Protein Translation solved by 1292

Feb. 3, 2013, 9:54 p.m. by Rosalind Team

Topics: Bioinformatics Tools, Sequence Analysis

The Genetic Code

Figure 1. Schematic image of the translation process.

Given a nucleotide sequence obtained from sequencing or a database, we want to know whether this sequence corresponds to a coding region of the genome. If so, you need only apply the genetic code to translate your sequence into an amino acid chain.

The apparent difficulty of translation is that somehow 4 RNA bases must correspond to a protein language of 20 amino acids; in order for every possible amino acid to be used, we must translate 3-nucleotide codons into amino acids (see Figure 1). Note that there are $4^3 = 64$ possible codons, so that multiple codons may encode the same amino acid. Two special types of codons are the start codon (AUG), which codes for the amino acid methionine and always indicates the start of translation, and the three stop codons (UAA, UAG, UGA), which do not code for an amino acid and terminate the translation process.

It is important to note that some organisms and DNA-containing organelles use an alternative form of the genetic code. This phenomenon is called genetic code variation. For example, vertebrate mitochondria treat AGA and AGG as stop codons instead of having these two codons code for arginine.

Thus, it is important to check the source of your genome data prior to translation.

Problem

The 20 commonly occurring amino acids are abbreviated by using 20 letters from the English alphabet (all letters except for B, J, O, U, X, and Z). Protein strings are constructed from these 20 symbols. The RNA codon table shows the encoding from each RNA codon to the amino acid alphabet.

The Translate tool from the SMS 2 package can be found here in the SMS 2 package

A detailed list of genetic code variants (codon tables) along with indexes representing these codes (1 = standard genetic code, etc.) can be obtained here.

For now, when translating DNA and RNA strings, we will start with the first letter of the string and ignore stop codons.

Given: A DNA string $s$ of length at most 10 kbp, and a protein string translated by $s$.

Return: The index of the genetic code variant that was used for translation. (If multiple solutions exist, you may return any one.)

Sample Dataset

ATGGCCATGGCGCCCAGAACTGAGATCAATAGTACCCGTATTAACGGGTGA
MAMAPRTEINSTRING

Sample Output

1

Programming Shortcut

BioPython possesses a translate() method for converting RNA strings to protein strings:

translate(sequence, table='Standard', stop_symbol='*', to_stop=False)

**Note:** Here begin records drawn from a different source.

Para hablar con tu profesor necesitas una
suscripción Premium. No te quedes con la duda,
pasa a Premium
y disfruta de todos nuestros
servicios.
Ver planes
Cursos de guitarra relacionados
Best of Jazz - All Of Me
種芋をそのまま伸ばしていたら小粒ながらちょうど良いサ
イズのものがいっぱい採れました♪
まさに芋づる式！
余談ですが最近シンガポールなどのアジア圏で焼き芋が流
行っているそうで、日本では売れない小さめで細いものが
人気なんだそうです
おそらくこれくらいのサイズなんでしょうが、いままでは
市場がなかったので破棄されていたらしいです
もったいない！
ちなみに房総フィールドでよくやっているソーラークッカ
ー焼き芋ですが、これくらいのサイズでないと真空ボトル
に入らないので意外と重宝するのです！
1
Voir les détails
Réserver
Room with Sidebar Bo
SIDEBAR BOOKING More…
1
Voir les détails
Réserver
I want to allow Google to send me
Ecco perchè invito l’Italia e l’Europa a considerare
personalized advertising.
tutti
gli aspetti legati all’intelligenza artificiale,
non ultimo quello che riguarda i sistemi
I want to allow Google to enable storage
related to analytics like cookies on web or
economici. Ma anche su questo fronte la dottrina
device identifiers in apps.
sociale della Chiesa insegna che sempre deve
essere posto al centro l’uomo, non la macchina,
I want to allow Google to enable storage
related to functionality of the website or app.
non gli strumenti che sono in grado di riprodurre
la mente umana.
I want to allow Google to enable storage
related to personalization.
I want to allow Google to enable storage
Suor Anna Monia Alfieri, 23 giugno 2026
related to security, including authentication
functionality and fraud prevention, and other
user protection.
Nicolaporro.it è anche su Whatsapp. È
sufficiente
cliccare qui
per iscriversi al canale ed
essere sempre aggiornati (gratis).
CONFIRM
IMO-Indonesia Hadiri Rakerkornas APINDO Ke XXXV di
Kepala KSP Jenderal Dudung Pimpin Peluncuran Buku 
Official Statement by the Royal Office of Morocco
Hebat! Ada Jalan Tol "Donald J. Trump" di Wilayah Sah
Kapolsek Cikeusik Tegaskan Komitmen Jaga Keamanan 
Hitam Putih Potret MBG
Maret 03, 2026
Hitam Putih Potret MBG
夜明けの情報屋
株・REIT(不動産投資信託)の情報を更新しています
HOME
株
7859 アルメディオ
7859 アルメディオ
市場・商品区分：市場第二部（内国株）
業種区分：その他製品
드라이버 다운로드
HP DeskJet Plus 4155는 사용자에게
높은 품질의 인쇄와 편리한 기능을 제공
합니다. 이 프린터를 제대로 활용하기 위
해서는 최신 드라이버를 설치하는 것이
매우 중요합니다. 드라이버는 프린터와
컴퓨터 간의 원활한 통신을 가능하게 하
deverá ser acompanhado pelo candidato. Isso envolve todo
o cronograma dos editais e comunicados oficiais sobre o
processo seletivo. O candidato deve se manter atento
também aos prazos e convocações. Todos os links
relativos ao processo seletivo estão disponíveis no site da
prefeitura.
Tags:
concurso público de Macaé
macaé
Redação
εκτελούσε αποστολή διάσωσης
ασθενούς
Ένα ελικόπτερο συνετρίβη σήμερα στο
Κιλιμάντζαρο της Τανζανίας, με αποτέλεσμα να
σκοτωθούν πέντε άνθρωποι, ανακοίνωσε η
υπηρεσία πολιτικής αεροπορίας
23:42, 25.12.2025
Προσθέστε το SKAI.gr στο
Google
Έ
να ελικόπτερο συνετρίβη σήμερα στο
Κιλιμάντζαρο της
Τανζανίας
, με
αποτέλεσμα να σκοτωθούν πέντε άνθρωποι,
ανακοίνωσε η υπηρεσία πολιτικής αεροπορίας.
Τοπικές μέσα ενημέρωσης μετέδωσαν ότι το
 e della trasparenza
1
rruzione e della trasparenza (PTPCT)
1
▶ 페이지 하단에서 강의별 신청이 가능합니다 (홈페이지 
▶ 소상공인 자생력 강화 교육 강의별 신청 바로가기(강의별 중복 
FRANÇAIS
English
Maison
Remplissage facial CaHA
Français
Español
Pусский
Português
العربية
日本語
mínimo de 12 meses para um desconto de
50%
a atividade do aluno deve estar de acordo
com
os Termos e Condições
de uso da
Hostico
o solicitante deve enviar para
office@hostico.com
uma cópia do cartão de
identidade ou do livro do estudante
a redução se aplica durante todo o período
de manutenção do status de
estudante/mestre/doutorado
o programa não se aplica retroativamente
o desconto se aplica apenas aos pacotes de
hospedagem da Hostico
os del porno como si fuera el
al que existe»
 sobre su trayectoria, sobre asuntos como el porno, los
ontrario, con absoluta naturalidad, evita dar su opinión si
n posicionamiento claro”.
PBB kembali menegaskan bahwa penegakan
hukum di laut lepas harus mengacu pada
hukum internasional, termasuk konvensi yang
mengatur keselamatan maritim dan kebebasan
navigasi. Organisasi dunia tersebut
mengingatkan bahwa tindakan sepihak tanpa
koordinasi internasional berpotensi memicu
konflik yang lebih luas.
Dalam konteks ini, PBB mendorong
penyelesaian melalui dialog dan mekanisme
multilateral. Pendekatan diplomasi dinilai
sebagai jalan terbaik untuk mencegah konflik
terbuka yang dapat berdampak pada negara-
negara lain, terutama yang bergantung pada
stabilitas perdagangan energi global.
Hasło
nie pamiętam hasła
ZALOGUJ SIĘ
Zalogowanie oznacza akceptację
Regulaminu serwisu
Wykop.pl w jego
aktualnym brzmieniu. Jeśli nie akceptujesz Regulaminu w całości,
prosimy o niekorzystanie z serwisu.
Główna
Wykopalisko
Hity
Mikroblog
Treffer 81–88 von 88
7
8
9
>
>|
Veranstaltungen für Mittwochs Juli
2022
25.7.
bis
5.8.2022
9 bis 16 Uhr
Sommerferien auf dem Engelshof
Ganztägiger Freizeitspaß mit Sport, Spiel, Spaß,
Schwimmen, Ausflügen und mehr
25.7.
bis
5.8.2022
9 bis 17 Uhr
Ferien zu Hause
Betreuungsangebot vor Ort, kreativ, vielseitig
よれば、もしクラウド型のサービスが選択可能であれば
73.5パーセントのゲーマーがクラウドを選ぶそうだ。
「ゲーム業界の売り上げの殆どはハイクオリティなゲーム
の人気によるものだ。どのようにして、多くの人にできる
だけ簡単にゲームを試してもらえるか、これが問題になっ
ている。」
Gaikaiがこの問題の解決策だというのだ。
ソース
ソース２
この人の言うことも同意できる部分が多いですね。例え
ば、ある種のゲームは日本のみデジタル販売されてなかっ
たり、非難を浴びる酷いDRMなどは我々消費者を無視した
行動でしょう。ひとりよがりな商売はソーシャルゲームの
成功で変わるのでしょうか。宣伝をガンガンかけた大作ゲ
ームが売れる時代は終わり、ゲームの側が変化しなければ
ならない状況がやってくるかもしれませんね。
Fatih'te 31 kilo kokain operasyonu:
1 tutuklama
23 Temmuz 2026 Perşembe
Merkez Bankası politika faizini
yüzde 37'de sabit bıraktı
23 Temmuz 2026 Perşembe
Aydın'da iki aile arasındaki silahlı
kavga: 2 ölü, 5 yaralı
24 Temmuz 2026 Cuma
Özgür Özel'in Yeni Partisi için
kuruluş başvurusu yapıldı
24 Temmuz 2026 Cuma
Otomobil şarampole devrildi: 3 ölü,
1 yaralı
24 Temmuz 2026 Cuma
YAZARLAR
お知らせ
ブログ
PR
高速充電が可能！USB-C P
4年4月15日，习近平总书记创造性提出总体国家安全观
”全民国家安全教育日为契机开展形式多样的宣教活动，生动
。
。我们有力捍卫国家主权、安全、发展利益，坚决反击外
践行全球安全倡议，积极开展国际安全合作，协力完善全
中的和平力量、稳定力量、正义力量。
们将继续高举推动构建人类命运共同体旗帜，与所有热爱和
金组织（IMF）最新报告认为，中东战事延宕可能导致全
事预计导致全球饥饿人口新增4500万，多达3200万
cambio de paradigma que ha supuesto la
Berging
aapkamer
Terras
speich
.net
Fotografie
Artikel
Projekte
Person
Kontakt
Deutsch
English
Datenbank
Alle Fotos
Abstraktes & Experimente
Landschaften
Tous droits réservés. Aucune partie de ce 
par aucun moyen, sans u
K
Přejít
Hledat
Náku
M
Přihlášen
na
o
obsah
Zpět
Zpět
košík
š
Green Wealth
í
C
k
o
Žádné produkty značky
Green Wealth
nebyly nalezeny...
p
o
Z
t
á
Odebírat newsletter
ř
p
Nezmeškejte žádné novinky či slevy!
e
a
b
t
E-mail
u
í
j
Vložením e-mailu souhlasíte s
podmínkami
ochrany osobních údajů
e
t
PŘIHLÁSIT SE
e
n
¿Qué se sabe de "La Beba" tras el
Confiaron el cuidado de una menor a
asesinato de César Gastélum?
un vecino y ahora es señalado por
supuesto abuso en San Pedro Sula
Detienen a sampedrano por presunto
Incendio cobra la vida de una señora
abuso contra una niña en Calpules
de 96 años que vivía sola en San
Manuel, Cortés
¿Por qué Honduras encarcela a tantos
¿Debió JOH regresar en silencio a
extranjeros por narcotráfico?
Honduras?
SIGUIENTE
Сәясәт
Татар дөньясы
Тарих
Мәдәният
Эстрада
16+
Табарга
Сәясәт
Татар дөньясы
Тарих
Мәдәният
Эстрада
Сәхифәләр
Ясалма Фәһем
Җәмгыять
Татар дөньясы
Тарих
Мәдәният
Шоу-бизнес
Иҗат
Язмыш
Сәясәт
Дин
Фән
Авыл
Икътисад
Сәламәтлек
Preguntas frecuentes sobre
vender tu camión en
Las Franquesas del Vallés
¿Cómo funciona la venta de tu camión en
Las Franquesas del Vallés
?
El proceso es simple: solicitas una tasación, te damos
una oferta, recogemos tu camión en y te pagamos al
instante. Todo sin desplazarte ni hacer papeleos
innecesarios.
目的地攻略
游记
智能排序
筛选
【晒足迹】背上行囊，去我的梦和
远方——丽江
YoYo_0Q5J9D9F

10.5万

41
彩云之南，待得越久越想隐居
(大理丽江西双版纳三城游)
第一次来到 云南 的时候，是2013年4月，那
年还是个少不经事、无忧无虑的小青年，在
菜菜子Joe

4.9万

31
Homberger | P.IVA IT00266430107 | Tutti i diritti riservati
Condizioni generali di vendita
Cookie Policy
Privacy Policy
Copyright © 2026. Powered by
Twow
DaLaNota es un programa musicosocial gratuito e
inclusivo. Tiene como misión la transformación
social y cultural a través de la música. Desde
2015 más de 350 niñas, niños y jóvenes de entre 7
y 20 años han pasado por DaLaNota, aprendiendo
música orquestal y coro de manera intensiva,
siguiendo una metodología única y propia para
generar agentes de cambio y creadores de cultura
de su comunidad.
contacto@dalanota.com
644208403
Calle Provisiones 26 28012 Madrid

The translate() method has the following parameters:

sequence : the DNA or RNA string to translate. table : the codon table to use. This can be either a name (string) or NCBI identifier (integer). Defaults to the "Standard" table, which has a value of 1. stop_symbol : a single symbol used to mark any terminators, which defaults to the asterisk "*". to_stop : a Boolean value. If True, translation is terminated at the first stop codon appearing in the frame; defaults to False.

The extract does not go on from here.